Otis Baker

A crowd of around 25 Calhoun College students gathered in the College House Tuesday night to meet members of the University committee tasked in August with outlining the course of all future naming decisions at Yale.

At the hourlong event, Yale Law School professor John Witt, the chair of the Committee to Establish Principles on Renaming, responded to a range of student concerns -— from confusion over how Yale will enforce the renaming principles to frustration over a perceived failure to include undergraduates in the discussion.

The sole undergraduate on the committee, Dasia Moore ’18, joined Witt for the fourth discussion in the committee’s ongoing tour of all 12 residential colleges, which will continue into the next two weeks.

The naming committee was established Aug. 1 by University President Peter Salovey in the wake of widespread outrage over the decision to keep the name of Calhoun College. But at the meeting Tuesday, several students pointed out that Salovey’s August email did not explain how the committee will go about writing a report on renaming and how much oversight and authority the committee will have.

In particular, Calhoun students expressed concerns that the renaming discussions would further prolong a debate that many feel has already dragged on too long.

“We have had a whole year and more of this naming debate,” said Sarika Pandrangi ’17, former president of the Calhoun College Council. “For us, it’s a little tiring.”
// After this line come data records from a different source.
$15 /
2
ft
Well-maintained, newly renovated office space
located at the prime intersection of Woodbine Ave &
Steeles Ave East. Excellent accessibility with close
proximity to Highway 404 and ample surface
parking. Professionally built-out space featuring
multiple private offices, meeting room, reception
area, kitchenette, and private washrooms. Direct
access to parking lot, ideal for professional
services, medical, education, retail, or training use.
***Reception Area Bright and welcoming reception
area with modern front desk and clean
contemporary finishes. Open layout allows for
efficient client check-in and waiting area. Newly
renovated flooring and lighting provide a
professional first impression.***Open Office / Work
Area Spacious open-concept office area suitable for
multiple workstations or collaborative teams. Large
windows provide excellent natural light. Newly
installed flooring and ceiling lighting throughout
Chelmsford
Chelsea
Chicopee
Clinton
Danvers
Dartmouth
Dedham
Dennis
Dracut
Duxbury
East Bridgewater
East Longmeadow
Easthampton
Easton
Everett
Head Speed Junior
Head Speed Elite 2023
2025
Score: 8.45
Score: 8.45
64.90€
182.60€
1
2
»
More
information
Responding to Pandrangi, Witt said the committee will submit a report outlining principles for renaming to Salovey and the Yale Corporation by the end of the semester. Still, Witt added, the committee will have no enforcement power over future naming decisions. He said it remains unclear how long the University will take to fulfill Salovey’s promise to apply the committee’s report to the debate over Calhoun.
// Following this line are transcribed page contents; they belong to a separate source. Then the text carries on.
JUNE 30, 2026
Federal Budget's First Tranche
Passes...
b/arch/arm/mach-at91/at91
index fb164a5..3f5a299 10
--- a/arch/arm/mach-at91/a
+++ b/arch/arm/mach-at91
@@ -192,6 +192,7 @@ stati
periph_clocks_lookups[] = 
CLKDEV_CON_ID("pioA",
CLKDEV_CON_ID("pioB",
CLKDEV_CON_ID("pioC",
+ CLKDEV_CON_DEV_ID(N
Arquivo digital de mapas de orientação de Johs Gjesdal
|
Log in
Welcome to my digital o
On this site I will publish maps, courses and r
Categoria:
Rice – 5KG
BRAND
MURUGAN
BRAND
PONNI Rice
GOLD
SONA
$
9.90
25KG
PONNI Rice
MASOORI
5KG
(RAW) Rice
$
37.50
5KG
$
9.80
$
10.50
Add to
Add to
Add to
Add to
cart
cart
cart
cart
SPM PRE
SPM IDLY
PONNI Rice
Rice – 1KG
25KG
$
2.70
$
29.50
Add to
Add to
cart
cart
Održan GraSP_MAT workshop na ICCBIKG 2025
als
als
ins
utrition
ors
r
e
“That could conceivably be a very long process,” Witt said.

As the session continued, several Calhoun students raised concerns about other aspects of the committee, including how the personal views of the membership — made up of faculty, staff, alumni, one graduate student and one undergraduate  — might affect the final report.
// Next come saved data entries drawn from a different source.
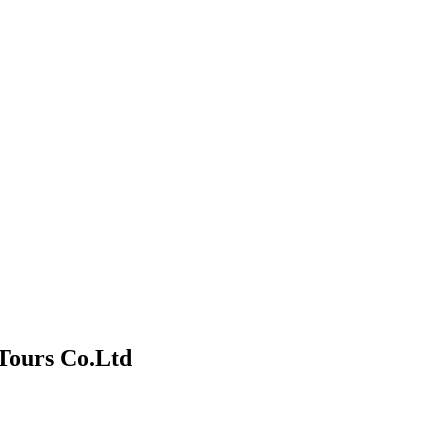
Tours Co.Ltd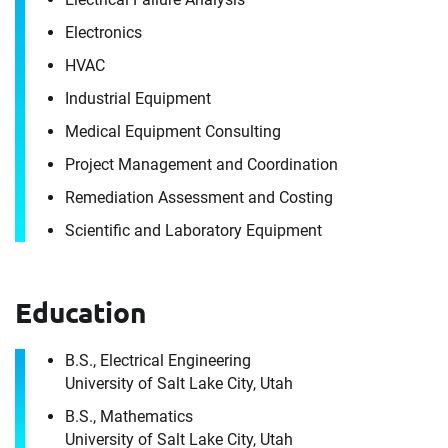
Electronics
HVAC
Industrial Equipment
Medical Equipment Consulting
Project Management and Coordination
Remediation Assessment and Costing
Scientific and Laboratory Equipment
Contact
Joseph Kennedy
Education
It's the people, our trusted advisors, who make
B.S., Electrical Engineering
Envista Forensics the world-class organization
University of Salt Lake City, Utah
we are today.
B.S., Mathematics
How can we help you?
University of Salt Lake City, Utah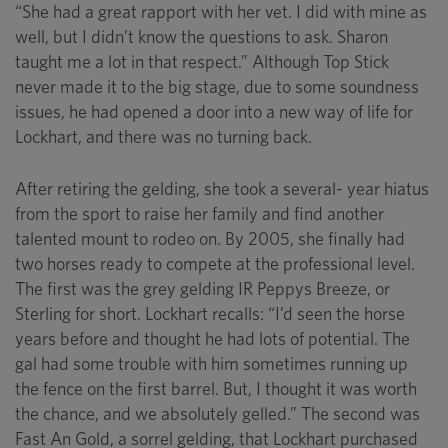
“She had a great rapport with her vet. I did with mine as
well, but I didn’t know the questions to ask. Sharon
taught me a lot in that respect.” Although Top Stick
never made it to the big stage, due to some soundness
issues, he had opened a door into a new way of life for
Lockhart, and there was no turning back.
After retiring the gelding, she took a several- year hiatus
from the sport to raise her family and find another
talented mount to rodeo on. By 2005, she finally had
two horses ready to compete at the professional level.
The first was the grey gelding IR Peppys Breeze, or
Sterling for short. Lockhart recalls: “I’d seen the horse
years before and thought he had lots of potential. The
gal had some trouble with him sometimes running up
the fence on the first barrel. But, I thought it was worth
the chance, and we absolutely gelled.” The second was
Fast An Gold, a sorrel gelding, that Lockhart purchased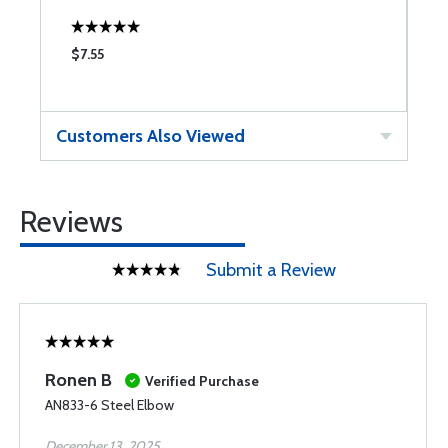
$7.55
$
Customers Also Viewed
Reviews
Submit a Review
Ronen B
Verified Purchase
AN833-6 Steel Elbow
December 13, 2025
In response, Witt said he chose not to sign a petition last summer calling for Calhoun to be renamed because of concerns about “erasing history.” But, he continued, the job of the committee is to put aside those prejudices in service of the larger project.

“We’re trying to step back a bit from the specific debate on campus,” added Moore, who did not say whether she supports or opposes the name Calhoun.

Moore holds weekly office hours in Pierson College to discuss naming principles one on one with students, and Witt emphasized that her voice will hold as much weight in the final report as those of the faculty members who comprise much of the committee.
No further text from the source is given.